┌──

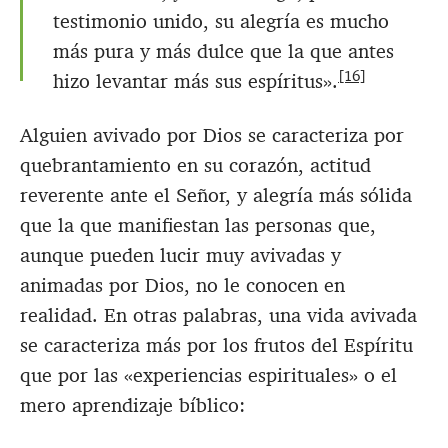
testimonio unido, su alegría es mucho
más pura y más dulce que la que antes
[16]
hizo levantar más sus espíritus».
Alguien avivado por Dios se caracteriza por
quebrantamiento en su corazón, actitud
reverente ante el Señor, y alegría más sólida
que la que manifiestan las personas que,
aunque pueden lucir muy avivadas y
animadas por Dios, no le conocen en
realidad. En otras palabras, una vida avivada
se caracteriza más por los frutos del Espíritu
que por las «experiencias espirituales» o el
mero aprendizaje bíblico:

└──

## Problem description:
Each record above is to be returned unchanged, while any picture it holds stays out.

## Written solution:
testimonio unido, su alegría es mucho
más pura y más dulce que la que antes
[16]
hizo levantar más sus espíritus».
Alguien avivado por Dios se caracteriza por
quebrantamiento en su corazón, actitud
reverente ante el Señor, y alegría más sólida
que la que manifiestan las personas que,
aunque pueden lucir muy avivadas y
animadas por Dios, no le conocen en
realidad. En otras palabras, una vida avivada
se caracteriza más por los frutos del Espíritu
que por las «experiencias espirituales» o el
mero aprendizaje bíblico:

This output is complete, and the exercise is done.